* _Work instructions_
Only the lines below from the one containing "always be interested" through the one containing "News Release" belong in the answer, set down exactly, with the pictures left out.

Data items:
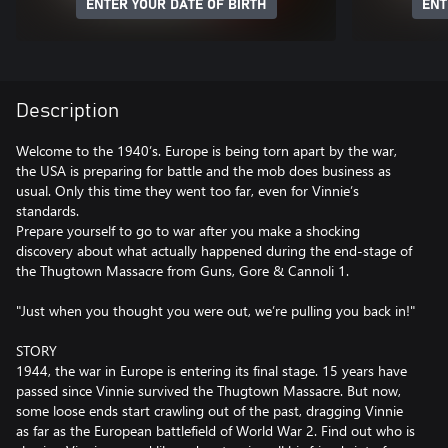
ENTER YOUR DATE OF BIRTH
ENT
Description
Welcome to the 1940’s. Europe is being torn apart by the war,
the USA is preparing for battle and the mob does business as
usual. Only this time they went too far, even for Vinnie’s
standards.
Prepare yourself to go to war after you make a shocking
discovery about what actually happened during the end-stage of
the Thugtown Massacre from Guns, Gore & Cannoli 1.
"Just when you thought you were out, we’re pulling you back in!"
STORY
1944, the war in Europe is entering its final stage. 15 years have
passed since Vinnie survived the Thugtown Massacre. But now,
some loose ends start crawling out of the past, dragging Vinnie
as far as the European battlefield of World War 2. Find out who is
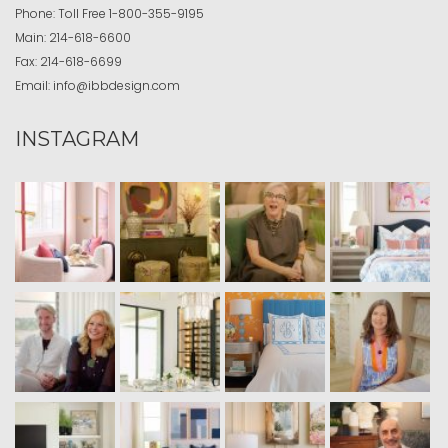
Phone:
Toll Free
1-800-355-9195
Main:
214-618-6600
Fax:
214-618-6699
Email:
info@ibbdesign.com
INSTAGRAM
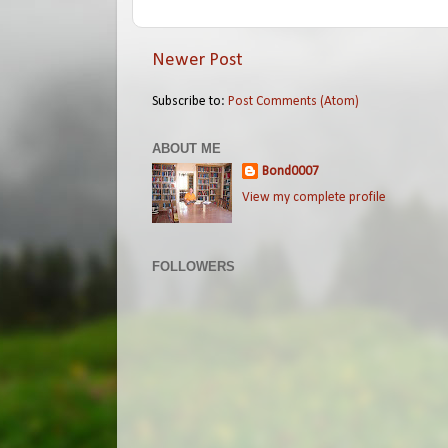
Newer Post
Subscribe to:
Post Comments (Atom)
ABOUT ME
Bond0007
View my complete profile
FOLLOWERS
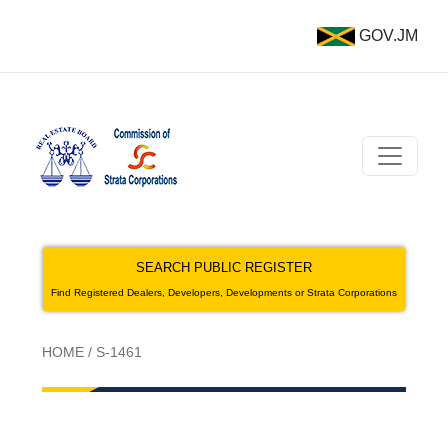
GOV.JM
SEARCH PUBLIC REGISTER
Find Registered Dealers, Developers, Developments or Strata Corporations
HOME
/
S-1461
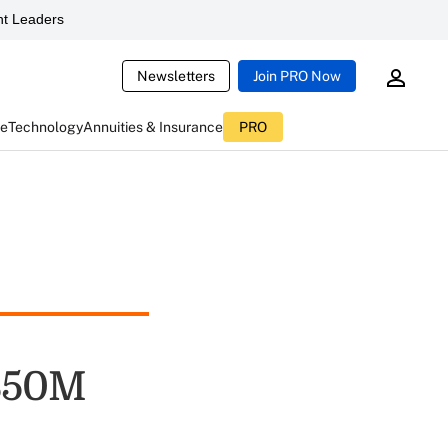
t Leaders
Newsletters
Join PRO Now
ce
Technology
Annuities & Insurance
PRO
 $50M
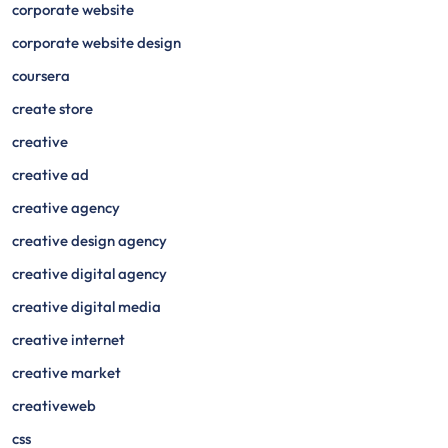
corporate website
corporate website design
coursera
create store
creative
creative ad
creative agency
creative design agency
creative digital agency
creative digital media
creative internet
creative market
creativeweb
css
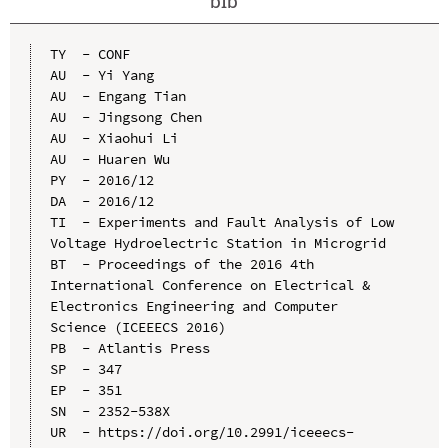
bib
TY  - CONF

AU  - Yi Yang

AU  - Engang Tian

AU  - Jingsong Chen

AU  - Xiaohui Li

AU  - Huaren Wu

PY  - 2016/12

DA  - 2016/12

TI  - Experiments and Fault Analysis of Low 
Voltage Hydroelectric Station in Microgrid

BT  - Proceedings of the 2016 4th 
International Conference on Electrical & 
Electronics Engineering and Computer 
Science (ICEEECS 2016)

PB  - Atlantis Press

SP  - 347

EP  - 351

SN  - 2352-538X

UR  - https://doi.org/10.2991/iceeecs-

--

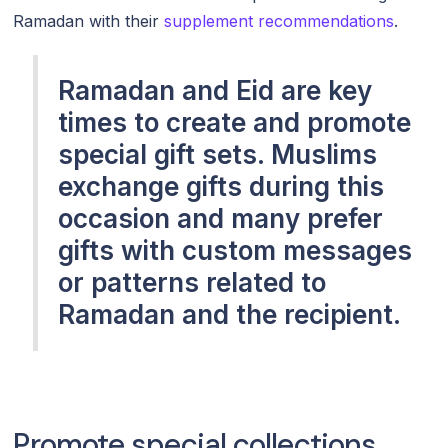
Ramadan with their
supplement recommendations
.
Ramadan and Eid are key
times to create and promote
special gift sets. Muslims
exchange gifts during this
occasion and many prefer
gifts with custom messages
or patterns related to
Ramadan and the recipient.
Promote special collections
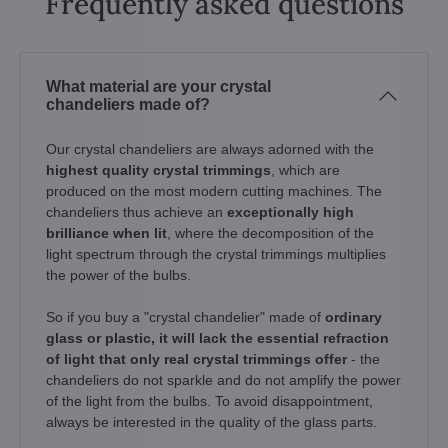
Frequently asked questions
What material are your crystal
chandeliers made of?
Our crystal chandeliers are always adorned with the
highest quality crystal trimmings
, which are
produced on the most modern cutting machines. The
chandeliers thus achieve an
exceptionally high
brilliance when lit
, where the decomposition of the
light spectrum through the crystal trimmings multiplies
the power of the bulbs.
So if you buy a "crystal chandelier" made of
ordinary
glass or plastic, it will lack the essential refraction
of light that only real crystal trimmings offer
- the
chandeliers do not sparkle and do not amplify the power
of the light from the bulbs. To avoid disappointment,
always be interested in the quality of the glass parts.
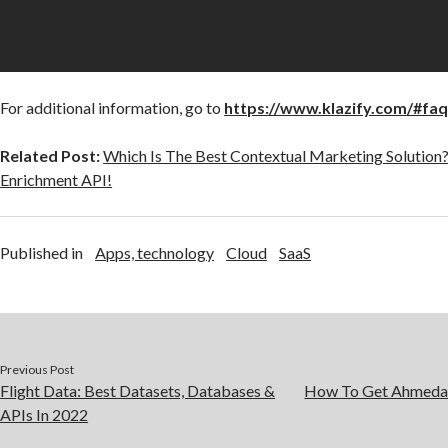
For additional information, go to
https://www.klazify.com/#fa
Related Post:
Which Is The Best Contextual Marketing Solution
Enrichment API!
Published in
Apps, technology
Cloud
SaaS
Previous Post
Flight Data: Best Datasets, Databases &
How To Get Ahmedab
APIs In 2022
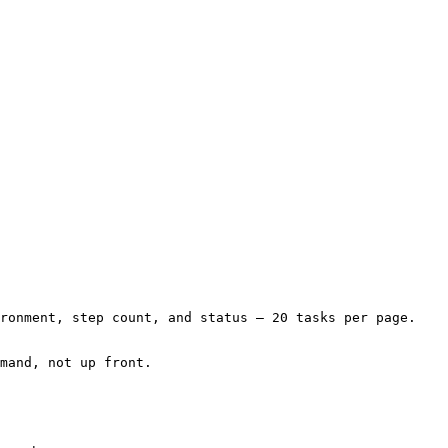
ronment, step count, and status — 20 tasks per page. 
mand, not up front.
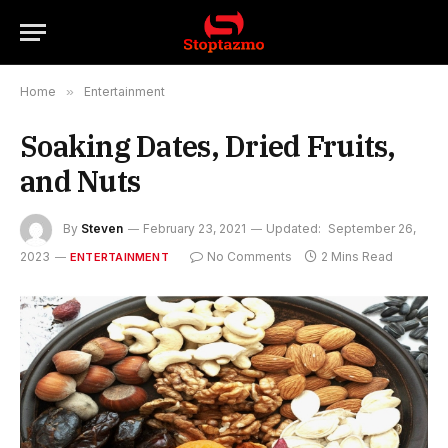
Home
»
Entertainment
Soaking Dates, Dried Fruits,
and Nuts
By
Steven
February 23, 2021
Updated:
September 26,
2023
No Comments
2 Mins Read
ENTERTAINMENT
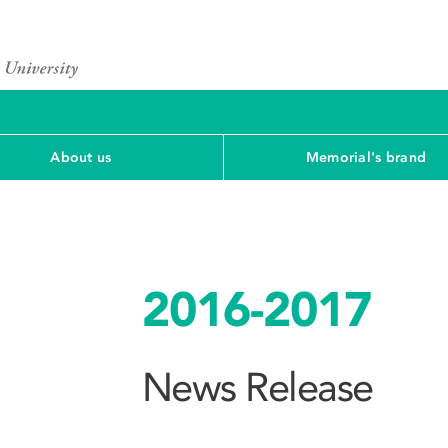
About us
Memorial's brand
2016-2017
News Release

* _Solution below_
always be interested in the quality of the glass parts.
For additional information, go to
https://www.klazify.com/#fa
Related Post:
Which Is The Best Contextual Marketing Solution
Enrichment API!
Published in
Apps, technology
Cloud
SaaS
Previous Post
Flight Data: Best Datasets, Databases &
How To Get Ahmedab
APIs In 2022
ronment, step count, and status — 20 tasks per page. 
mand, not up front.
Home
»
Entertainment
Soaking Dates, Dried Fruits,
and Nuts
By
Steven
February 23, 2021
Updated:
September 26,
2023
No Comments
2 Mins Read
ENTERTAINMENT
About us
Memorial's brand
2016-2017
News Release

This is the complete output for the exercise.